|
SCOTT AND THE RACE FOR THE SOUTH POLE: THE TRIUMPH OF METADATA
Kerrie Talmacs
Metadata Coordinator
University of New South Wales Library
Sequel to "Scott and the Race for the South Pole: the Heroic Failure of Cataloguing the Web" by Reg Mu Sung
Abstract
Just as many factors determine the success of expeditions, many approaches will be required to overcome the chaos of the World Wide Web. While some people contend that librarians have left their run too late, there are many experiments and projects underway which aim to assist Web searching. One of the new tools of the trade is metadata. Traditional metadata such as MARC cataloguing is not appropriate for all Web resources, and other new forms such as Dublin Core, AGLS etc. are being promoted and used in Web pages and subject gateways.
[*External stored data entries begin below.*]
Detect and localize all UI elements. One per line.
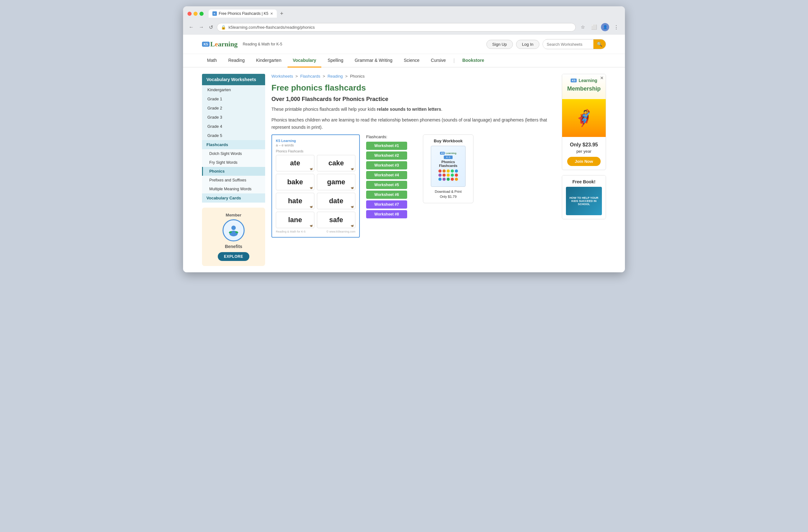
page-content: K5 Learning Reading & Math for K-5 Sign … bbox=[183, 35, 625, 272]
fc-word-game: game🦋 bbox=[317, 174, 355, 190]
search-bar: 🔍 bbox=[543, 39, 606, 49]
back-button[interactable]: ← bbox=[187, 23, 195, 31]
ad-logo-area: K5 Learning bbox=[566, 78, 602, 83]
sidebar-item-grade3[interactable]: Grade 3 bbox=[202, 113, 265, 122]
ad-per-year: per year bbox=[566, 149, 602, 154]
workbook-cover: K5 Learning K-3 PhonicsFlashcards bbox=[431, 146, 465, 187]
worksheet-7-button[interactable]: Worksheet #7 bbox=[366, 200, 407, 208]
worksheets-label: Flashcards: bbox=[366, 134, 417, 139]
maximize-button[interactable] bbox=[200, 12, 204, 16]
sidebar-item-grade5[interactable]: Grade 5 bbox=[202, 131, 265, 140]
forward-button[interactable]: → bbox=[198, 23, 205, 31]
nav-science[interactable]: Science bbox=[399, 54, 424, 68]
menu-icon[interactable]: ⋮ bbox=[612, 23, 621, 32]
sidebar-item-kindergarten[interactable]: Kindergarten bbox=[202, 85, 265, 94]
tab-title: Free Phonics Flashcards | K5 bbox=[219, 11, 268, 16]
header-actions: Sign Up Log In 🔍 bbox=[486, 39, 606, 49]
worksheet-4-button[interactable]: Worksheet #4 bbox=[366, 171, 407, 179]
fc-word-date: date🦋 bbox=[317, 193, 355, 209]
worksheet-6-button[interactable]: Worksheet #6 bbox=[366, 190, 407, 199]
nav-grammar[interactable]: Grammar & Writing bbox=[350, 54, 398, 68]
nav-divider: | bbox=[452, 58, 456, 63]
fc-subtitle: a – e words bbox=[276, 143, 355, 147]
join-now-button[interactable]: Join Now bbox=[567, 157, 601, 166]
refresh-button[interactable]: ↺ bbox=[208, 23, 214, 32]
new-tab-button[interactable]: + bbox=[278, 11, 285, 17]
ad-membership-title: Membership bbox=[566, 86, 602, 92]
breadcrumb-reading[interactable]: Reading bbox=[328, 74, 343, 78]
logo[interactable]: K5 Learning bbox=[202, 40, 238, 48]
sidebar-item-grade4[interactable]: Grade 4 bbox=[202, 122, 265, 131]
fc-word-safe: safe🦋 bbox=[317, 212, 355, 228]
breadcrumb-flashcards[interactable]: Flashcards bbox=[300, 74, 320, 78]
nav-vocabulary[interactable]: Vocabulary bbox=[288, 54, 321, 68]
breadcrumb-worksheets[interactable]: Worksheets bbox=[272, 74, 293, 78]
explore-button[interactable]: EXPLORE bbox=[218, 252, 250, 261]
workbook-price: Download & PrintOnly $1.79 bbox=[427, 189, 469, 199]
nav-spelling[interactable]: Spelling bbox=[323, 54, 348, 68]
profile-avatar[interactable]: 👤 bbox=[601, 23, 609, 31]
close-button[interactable] bbox=[187, 12, 191, 16]
toolbar-actions: ☆ ⬜ 👤 ⋮ bbox=[578, 23, 621, 32]
address-bar[interactable]: 🔒 k5learning.com/free-flashcards/reading… bbox=[217, 23, 576, 32]
sidebar-item-phonics[interactable]: Phonics bbox=[202, 167, 265, 176]
ad-price: Only $23.95 bbox=[566, 142, 602, 148]
sidebar-item-prefixes[interactable]: Prefixes and Suffixes bbox=[202, 176, 265, 185]
svg-point-0 bbox=[231, 226, 236, 230]
nav-bookstore[interactable]: Bookstore bbox=[457, 54, 489, 68]
breadcrumb-sep2: > bbox=[323, 74, 325, 78]
sidebar-item-multiple-meaning[interactable]: Multiple Meaning Words bbox=[202, 185, 265, 194]
freebook-ad: Free Book! HOW TO HELP YOUR KIDS SUCCEED… bbox=[562, 175, 606, 219]
ad-kid-image: 🦸 bbox=[562, 99, 606, 137]
ad-membership-content: K5 Learning Membership bbox=[562, 74, 606, 99]
sidebar-flashcards-label[interactable]: Flashcards bbox=[202, 140, 265, 149]
breadcrumb-sep1: > bbox=[295, 74, 298, 78]
tab-bar: K Free Phonics Flashcards | K5 ✕ + bbox=[209, 10, 621, 18]
fc-footer-left: Reading & Math for K-5 bbox=[276, 230, 306, 233]
sidebar-vocab-cards-label[interactable]: Vocabulary Cards bbox=[202, 194, 265, 203]
workbook-box: Buy Workbook K5 Learning K-3 PhonicsFlas… bbox=[423, 134, 474, 203]
page-title: Free phonics flashcards bbox=[272, 83, 555, 93]
sidebar-header: Vocabulary Worksheets bbox=[202, 74, 265, 85]
search-input[interactable] bbox=[543, 40, 593, 49]
wb-grade-badge: K-3 bbox=[444, 155, 453, 159]
worksheet-5-button[interactable]: Worksheet #5 bbox=[366, 181, 407, 189]
sidebar-item-grade1[interactable]: Grade 1 bbox=[202, 94, 265, 104]
sidebar-item-dolch[interactable]: Dolch Sight Words bbox=[202, 149, 265, 158]
minimize-button[interactable] bbox=[194, 12, 198, 16]
member-benefits-label: Benefits bbox=[207, 244, 260, 249]
nav-math[interactable]: Math bbox=[202, 54, 222, 68]
member-figure-icon bbox=[227, 224, 240, 237]
search-button[interactable]: 🔍 bbox=[593, 39, 606, 49]
signup-button[interactable]: Sign Up bbox=[486, 40, 513, 49]
fc-type-label: Phonics Flashcards bbox=[276, 150, 355, 153]
nav-kindergarten[interactable]: Kindergarten bbox=[251, 54, 286, 68]
extensions-icon[interactable]: ⬜ bbox=[590, 23, 599, 32]
browser-window: K Free Phonics Flashcards | K5 ✕ + ← → ↺… bbox=[183, 6, 625, 272]
worksheet-8-button[interactable]: Worksheet #8 bbox=[366, 210, 407, 218]
lock-icon: 🔒 bbox=[221, 25, 226, 30]
login-button[interactable]: Log In bbox=[516, 40, 539, 49]
member-circle bbox=[222, 219, 245, 241]
workbook-title: Buy Workbook bbox=[427, 139, 469, 143]
ad-close-icon[interactable]: ✕ bbox=[600, 75, 604, 80]
worksheet-2-button[interactable]: Worksheet #2 bbox=[366, 151, 407, 160]
book-cover-image: HOW TO HELP YOUR KIDS SUCCEED IN SCHOOL bbox=[566, 187, 602, 215]
member-benefits-box: Member Benefits EXPLORE bbox=[202, 208, 265, 266]
traffic-lights bbox=[187, 12, 204, 16]
breadcrumb-sep3: > bbox=[345, 74, 348, 78]
tab-close-icon[interactable]: ✕ bbox=[270, 12, 273, 16]
active-tab[interactable]: K Free Phonics Flashcards | K5 ✕ bbox=[209, 10, 277, 18]
nav-cursive[interactable]: Cursive bbox=[426, 54, 451, 68]
worksheet-3-button[interactable]: Worksheet #3 bbox=[366, 161, 407, 169]
sidebar-item-grade2[interactable]: Grade 2 bbox=[202, 104, 265, 113]
sidebar-item-fry[interactable]: Fry Sight Words bbox=[202, 158, 265, 167]
ad-learning-text: Learning bbox=[579, 78, 597, 83]
wb-logo: K5 Learning bbox=[440, 152, 456, 154]
worksheet-1-button[interactable]: Worksheet #1 bbox=[366, 142, 407, 150]
content-main: K5 Learning a – e words Phonics Flashcar… bbox=[272, 134, 555, 238]
nav-reading[interactable]: Reading bbox=[223, 54, 250, 68]
ad-price-area: Only $23.95 per year Join Now bbox=[562, 140, 606, 170]
bookmark-icon[interactable]: ☆ bbox=[578, 23, 587, 32]
fc-words-grid: ate🦋 cake🦋 bake🦋 game🦋 hate🦋 date🦋 lane🦋… bbox=[276, 155, 355, 228]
Several University of New South Wales projects are examined to illustrate how metadata might play a role in assisting access to the Web
Amundsen’s Success
Amundsen, the Norwegian hero, conquered the South Pole, December 14th 1911.Will librarians be like Amundsen and succeed in their bid to tame the Web? How did Amundsen triumph over Scott in the race for the South Pole? Several factors contributed to his success (Ryne 1998):
- a lifetime of polar exploration;
- the realisation that a common failing of polar explorers was their inability to captain a vessel;
- the selection of an Antarctic base a the Bay of Whales, 60 miles closer than Scott’s at Cape Evans;
- a reliance on dog sleds to pull the team who were all excellent skiers;
- a focussed determination after believing that he was beaten to the North Pole.
Although recent evidence indicates that Amundsen was actually first to the North Pole (Norway Now 1998), in 1911 he saw capturing the South Pole as a consolation prize, and took all the necessary steps to beat his rival, Scott.
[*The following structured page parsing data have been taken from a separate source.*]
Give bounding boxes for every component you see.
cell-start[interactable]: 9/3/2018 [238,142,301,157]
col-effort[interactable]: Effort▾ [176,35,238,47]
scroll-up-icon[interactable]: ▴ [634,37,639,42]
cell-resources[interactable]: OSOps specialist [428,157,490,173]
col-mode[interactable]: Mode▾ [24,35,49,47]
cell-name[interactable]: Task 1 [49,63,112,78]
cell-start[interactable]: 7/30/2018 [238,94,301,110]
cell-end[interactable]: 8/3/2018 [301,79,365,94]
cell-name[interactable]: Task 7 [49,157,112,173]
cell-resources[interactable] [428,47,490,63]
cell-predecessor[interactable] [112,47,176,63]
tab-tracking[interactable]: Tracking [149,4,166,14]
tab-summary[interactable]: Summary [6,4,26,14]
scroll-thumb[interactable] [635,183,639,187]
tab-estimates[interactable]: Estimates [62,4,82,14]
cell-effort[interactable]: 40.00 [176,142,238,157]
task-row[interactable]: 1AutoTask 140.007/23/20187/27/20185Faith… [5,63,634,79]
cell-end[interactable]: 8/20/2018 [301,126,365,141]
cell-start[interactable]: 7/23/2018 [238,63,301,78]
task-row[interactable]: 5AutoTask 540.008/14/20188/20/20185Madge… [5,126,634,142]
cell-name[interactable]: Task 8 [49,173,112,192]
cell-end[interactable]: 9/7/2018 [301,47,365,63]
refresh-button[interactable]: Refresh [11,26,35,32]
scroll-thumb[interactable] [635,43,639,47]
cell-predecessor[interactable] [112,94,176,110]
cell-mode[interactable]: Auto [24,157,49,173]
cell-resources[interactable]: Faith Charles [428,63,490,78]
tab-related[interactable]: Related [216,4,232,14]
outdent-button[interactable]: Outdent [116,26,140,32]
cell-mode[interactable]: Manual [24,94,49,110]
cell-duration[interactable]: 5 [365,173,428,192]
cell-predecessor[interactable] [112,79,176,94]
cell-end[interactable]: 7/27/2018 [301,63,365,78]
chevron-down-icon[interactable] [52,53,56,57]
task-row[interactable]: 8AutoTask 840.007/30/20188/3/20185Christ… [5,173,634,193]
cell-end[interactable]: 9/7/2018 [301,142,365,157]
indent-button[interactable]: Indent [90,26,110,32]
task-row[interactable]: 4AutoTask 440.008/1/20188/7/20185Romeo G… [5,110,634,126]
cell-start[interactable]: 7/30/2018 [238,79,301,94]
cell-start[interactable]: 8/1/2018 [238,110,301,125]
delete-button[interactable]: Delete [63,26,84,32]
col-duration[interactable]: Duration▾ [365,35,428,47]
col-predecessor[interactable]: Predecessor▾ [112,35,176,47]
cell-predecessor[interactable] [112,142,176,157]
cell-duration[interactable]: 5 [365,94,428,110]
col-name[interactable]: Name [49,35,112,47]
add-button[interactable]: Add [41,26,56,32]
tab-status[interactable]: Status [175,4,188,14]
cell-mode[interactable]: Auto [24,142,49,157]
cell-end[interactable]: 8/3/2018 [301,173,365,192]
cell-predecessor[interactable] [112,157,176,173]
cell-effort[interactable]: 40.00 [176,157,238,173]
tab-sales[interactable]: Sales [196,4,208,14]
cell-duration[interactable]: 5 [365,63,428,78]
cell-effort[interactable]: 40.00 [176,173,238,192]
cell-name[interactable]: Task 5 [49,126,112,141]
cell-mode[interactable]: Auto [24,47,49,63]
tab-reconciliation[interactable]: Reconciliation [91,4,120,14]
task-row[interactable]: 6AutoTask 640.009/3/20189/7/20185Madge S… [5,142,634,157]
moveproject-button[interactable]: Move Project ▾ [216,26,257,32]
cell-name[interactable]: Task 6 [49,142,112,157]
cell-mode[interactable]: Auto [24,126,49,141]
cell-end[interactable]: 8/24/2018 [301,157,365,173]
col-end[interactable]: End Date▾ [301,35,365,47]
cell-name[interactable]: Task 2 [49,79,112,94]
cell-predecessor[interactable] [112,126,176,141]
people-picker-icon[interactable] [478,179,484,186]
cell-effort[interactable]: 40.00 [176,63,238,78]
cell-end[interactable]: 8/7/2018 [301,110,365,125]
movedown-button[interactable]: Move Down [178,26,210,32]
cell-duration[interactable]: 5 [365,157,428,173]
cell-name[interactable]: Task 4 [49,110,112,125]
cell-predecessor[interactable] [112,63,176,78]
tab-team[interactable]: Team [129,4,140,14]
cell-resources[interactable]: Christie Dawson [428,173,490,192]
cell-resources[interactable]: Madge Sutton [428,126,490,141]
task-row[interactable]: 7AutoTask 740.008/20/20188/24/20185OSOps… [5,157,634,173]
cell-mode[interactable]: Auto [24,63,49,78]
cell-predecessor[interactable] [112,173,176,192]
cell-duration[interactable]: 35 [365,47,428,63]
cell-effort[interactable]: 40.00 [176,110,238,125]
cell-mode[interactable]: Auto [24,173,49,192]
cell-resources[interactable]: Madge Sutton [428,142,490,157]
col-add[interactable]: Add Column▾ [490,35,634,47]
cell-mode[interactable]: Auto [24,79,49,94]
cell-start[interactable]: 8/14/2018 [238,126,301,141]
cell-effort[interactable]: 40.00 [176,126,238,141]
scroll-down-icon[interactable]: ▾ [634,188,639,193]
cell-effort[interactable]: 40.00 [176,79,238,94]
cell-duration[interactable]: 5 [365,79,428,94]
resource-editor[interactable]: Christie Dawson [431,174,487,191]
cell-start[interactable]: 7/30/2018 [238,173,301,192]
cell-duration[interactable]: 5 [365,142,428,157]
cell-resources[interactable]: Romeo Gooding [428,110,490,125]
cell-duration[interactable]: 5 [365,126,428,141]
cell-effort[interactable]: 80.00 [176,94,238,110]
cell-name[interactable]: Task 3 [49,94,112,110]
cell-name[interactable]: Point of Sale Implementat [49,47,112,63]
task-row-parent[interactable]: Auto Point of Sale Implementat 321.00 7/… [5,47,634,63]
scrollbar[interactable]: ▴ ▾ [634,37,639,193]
Many Solutions to Web Access
Many factors contribute to a successful expedition. Similarly many approaches to providing access to information combine to make sense of the Web. No one solution will fill all the needs of resource creators or searchers. While nobody would argue that the combination of library or union catalogues, and abstracting and indexing services was the perfect solution to providing access to information, the options were at least clear. Now librarians and information professionals are experimenting with projects, gateways and electronic interfaces to determine the best ways for searchers to find the information they need. Some people suggest that librarians have missed the boat. For example Martin Dillon, Executive Director OCLC Institute, speaking at a May 1998 graduation speech to the University of North Carolina School of Information and Library Science said " It is clear to virtually all who use the Internet that chaos reigns there. What impact is the library profession having on this chaos? I would say it is almost unnoticeable" (1998: 47). While a lot remains to be done in terms of organising or cataloguing the Web, librarians are doing some truly innovative work often in partnership with other professionals and after learning some new skills.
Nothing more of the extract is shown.